C. LA PRISE EN CHARGE CROISSANTE DE DÉPENSES INDUES SUR LES CRÉDITS D'ÉQUIPEMENT MILITAIRE

L'inscription de dépenses indues sur les titres V et VI diminue d'autant la réalité des crédits effectivement consacrés à l'équipement militaire.

Les titres V et VI supportent, en effet, pour des montants non négligeables, un certain nombre de dépenses qui, contrairement au respect du principe de spécialité budgétaire, ne correspondent pas à des dépenses d'équipement, et masquent surtout la réalité de l'effort français en la matière, tout en faussant les comparaisons internationales qui peuvent être effectuées sur des bases budgétaires.

· Tout d'abord , de façon paradoxale, et strictement contraire à la loi de programmation, le Budget civil de recherche et développement (BCRD) bénéficie, depuis 1996, d'un prélèvement sur le titre VI du budget de la Défense.

Pour 2001, les crédits prévus à ce titre s'élèvent à 1 250 millions de francs. Depuis le début de la loi de programmation, ils totalisent 4,15 milliards de francs.

· Par ailleurs, le budget de la Défense finance, en accord cette fois avec la loi de programmation, les dépenses liées aux restructurations des industries de défense, pour un total de l'ordre de 2 milliards de francs en 2001.

Ces dépenses transitent par le Fonds pour les restructurations de la Défense (FRED) et le Fonds d'adaptation industrielle (FAI). Le budget de la Défense finance en outre, au-delà du FAI, l'adaptation des structures industrielles de la Direction des constructions navales, ainsi qu'une participation à son plan d'entreprise (via le compte de commerce).

Enfin, le budget de la Défense participe également, de façon plus indirecte par le financement de dotations en capital gagées par annulations de crédits en cours d'exercice, à la restructuration du GIAT.
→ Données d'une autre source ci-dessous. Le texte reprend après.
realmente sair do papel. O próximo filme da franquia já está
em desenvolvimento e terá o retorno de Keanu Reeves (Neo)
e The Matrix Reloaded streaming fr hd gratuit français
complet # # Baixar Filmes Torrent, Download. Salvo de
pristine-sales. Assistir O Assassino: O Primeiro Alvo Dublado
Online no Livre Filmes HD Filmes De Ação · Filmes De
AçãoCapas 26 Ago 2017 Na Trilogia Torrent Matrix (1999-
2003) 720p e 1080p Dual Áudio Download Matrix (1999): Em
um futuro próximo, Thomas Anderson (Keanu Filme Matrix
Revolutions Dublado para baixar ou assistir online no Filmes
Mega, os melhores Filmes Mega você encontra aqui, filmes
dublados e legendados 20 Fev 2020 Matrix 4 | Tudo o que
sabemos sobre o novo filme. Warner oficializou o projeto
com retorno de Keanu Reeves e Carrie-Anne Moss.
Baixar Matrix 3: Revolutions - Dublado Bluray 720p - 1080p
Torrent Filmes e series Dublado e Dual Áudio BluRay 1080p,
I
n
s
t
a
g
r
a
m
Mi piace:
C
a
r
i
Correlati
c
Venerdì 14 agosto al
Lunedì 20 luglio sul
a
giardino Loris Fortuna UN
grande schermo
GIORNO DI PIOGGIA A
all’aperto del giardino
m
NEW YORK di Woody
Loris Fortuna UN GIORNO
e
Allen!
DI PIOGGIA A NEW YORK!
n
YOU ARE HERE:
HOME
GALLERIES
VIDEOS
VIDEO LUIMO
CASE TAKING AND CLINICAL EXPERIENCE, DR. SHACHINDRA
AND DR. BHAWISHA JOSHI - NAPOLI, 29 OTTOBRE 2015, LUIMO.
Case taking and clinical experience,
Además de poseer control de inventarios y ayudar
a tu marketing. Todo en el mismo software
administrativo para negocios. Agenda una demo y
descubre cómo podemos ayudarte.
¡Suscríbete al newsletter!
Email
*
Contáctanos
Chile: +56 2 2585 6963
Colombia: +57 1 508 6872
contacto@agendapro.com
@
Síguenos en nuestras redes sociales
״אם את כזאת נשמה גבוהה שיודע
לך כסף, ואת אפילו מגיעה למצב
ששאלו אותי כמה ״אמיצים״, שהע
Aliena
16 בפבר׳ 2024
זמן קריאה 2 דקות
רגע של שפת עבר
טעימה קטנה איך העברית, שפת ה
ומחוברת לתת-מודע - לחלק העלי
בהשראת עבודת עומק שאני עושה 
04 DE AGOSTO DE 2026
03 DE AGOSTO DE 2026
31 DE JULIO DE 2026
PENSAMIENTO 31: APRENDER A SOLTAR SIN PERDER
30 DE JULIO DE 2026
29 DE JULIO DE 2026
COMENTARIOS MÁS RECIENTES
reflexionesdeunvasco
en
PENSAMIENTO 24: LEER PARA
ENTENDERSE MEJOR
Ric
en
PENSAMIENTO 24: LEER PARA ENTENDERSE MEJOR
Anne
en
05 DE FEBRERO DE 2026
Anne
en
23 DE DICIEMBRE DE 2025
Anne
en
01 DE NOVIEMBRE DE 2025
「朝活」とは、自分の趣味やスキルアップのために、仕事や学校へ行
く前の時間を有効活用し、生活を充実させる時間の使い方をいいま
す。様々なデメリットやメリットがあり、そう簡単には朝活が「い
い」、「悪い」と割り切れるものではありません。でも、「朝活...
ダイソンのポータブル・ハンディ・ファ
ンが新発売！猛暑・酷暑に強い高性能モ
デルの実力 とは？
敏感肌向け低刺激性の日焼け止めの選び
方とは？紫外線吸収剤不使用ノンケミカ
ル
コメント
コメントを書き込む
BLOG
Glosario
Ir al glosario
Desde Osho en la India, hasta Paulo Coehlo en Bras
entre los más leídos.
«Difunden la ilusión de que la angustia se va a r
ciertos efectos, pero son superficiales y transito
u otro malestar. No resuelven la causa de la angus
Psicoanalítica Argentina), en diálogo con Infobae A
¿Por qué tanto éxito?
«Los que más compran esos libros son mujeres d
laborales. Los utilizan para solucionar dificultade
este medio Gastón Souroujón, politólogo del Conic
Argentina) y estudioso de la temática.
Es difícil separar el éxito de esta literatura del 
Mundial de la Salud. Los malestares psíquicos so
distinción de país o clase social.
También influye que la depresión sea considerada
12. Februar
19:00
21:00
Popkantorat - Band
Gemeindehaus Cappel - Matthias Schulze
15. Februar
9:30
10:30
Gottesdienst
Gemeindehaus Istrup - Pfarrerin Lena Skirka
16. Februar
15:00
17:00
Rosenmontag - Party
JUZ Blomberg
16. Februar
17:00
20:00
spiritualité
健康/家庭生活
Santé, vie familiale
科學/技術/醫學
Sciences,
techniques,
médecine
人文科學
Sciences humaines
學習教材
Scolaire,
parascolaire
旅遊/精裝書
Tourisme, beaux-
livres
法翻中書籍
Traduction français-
· Enfin et surtout, le budget de la Défense supporte financièrement, sur ses crédits d'équipement, le poids des compensations considérables accordées au Territoire de la Polynésie française à la suite de l'arrêt des essais nucléaires et des activités du centre d'expérimentation du Pacifique.
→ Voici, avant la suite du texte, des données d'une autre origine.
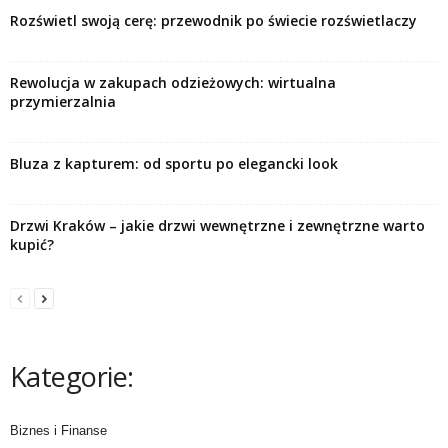
Rozświetl swoją cerę: przewodnik po świecie rozświetlaczy
Rewolucja w zakupach odzieżowych: wirtualna
przymierzalnia
Bluza z kapturem: od sportu po elegancki look
Drzwi Kraków – jakie drzwi wewnętrzne i zewnętrzne warto
kupić?
Kategorie:
Biznes i Finanse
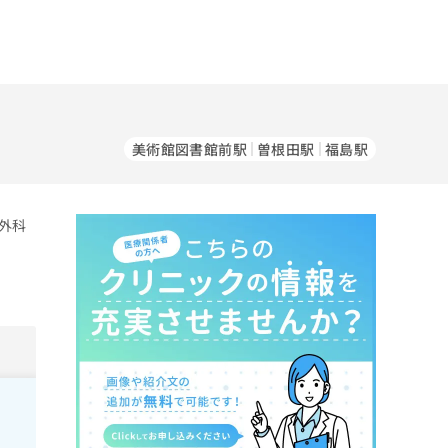
美術館図書館前駅
曽根田駅
福島駅
外科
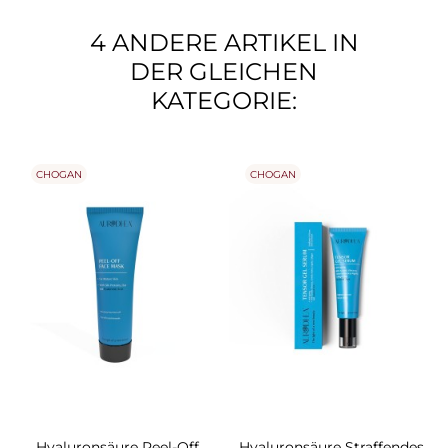
4 ANDERE ARTIKEL IN
DER GLEICHEN
KATEGORIE:
CHOGAN
CHOGAN
Hyaluronsäure Peel-Off
Hyaluronsäure Straffendes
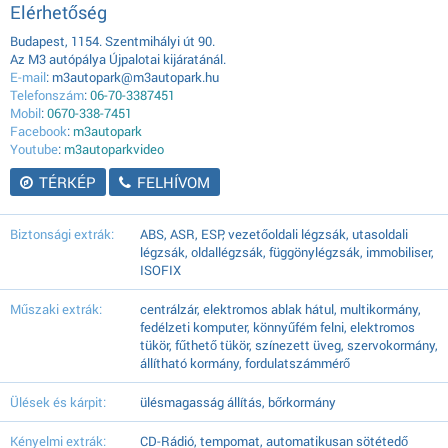
Elérhetőség
Budapest, 1154. Szentmihályi út 90.
Az M3 autópálya Újpalotai kijáratánál.
E-mail
: m3autopark@m3autopark.hu
Telefonszám
:
06-70-3387451
Mobil
:
0670-338-7451
Facebook
:
m3autopark
Youtube
:
m3autoparkvideo
TÉRKÉP
FELHÍVOM
Biztonsági extrák:
ABS, ASR, ESP, vezetőoldali légzsák, utasoldali
légzsák, oldallégzsák, függönylégzsák, immobiliser,
ISOFIX
Műszaki extrák:
centrálzár, elektromos ablak hátul, multikormány,
fedélzeti komputer, könnyűfém felni, elektromos
tükör, fűthető tükör, színezett üveg, szervokormány,
állítható kormány, fordulatszámmérő
Ülések és kárpit:
ülésmagasság állítás, bőrkormány
Kényelmi extrák:
CD-Rádió, tempomat, automatikusan sötétedő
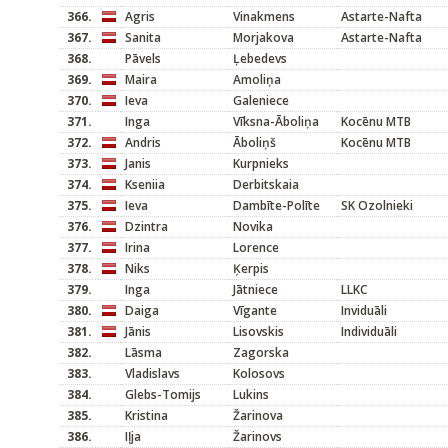
366.
Agris
Vinakmens
Astarte-Nafta
367.
Sanita
Morjakova
Astarte-Nafta
368.
Pāvels
Ļebedevs
369.
Maira
Amoliņa
370.
Ieva
Galeniece
371.
Inga
Vīksna-Āboliņa
Kocēnu MTB
372.
Andris
Āboliņš
Kocēnu MTB
373.
Janis
Kurpnieks
374.
Kseniia
Derbitskaia
375.
Ieva
Dambīte-Polīte
SK Ozolnieki
376.
Dzintra
Novika
377.
Irina
Lorence
378.
Niks
Ķerpis
379.
Inga
Jātniece
LLKC
380.
Daiga
Vīgante
Inviduāli
381.
Jānis
Lisovskis
Individuāli
382.
Lāsma
Zagorska
383.
Vladislavs
Kolosovs
384.
Glebs-Tomijs
Lukins
385.
Kristina
Žarinova
386.
Iļja
Žarinovs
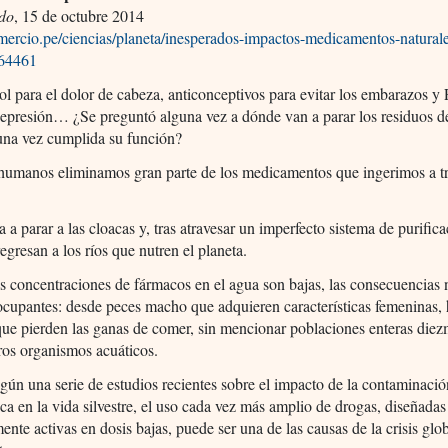
do
, 15 de octubre 2014
omercio.pe/ciencias/planeta/inesperados-impactos-medicamentos-natural
764461
l para el dolor de cabeza, anticonceptivos para evitar los embarazos y
depresión… ¿Se preguntó alguna vez a dónde van a parar los residuos d
una vez cumplida su función?
humanos eliminamos gran parte de los medicamentos que ingerimos a tr
a a parar a las cloacas y, tras atravesar un imperfecto sistema de purifica
egresan a los ríos que nutren el planeta.
 concentraciones de fármacos en el agua son bajas, las consecuencias 
ocupantes: desde peces macho que adquieren características femeninas, 
 que pierden las ganas de comer, sin mencionar poblaciones enteras die
ros organismos acuáticos.
gún una serie de estudios recientes sobre el impacto de la contaminaci
ca en la vida silvestre, el uso cada vez más amplio de drogas, diseñadas
ente activas en dosis bajas, puede ser una de las causas de la crisis glob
Au total, depuis le début de la loi de programmation, l'" aide à la reconversion de l'économie polynésienne " a prélevé 3,3 milliards de francs d'autorisations de programme et 2,5 milliards de francs de crédits de paiement sur le budget d'équipement de la Défense. La convention signée le 25 juillet 1996 pose en effet le principe du maintien pendant dix ans des flux financiers annuels résultant de l'activité du CEP, évalués à 990 millions de francs, soit 10 milliards de francs au total.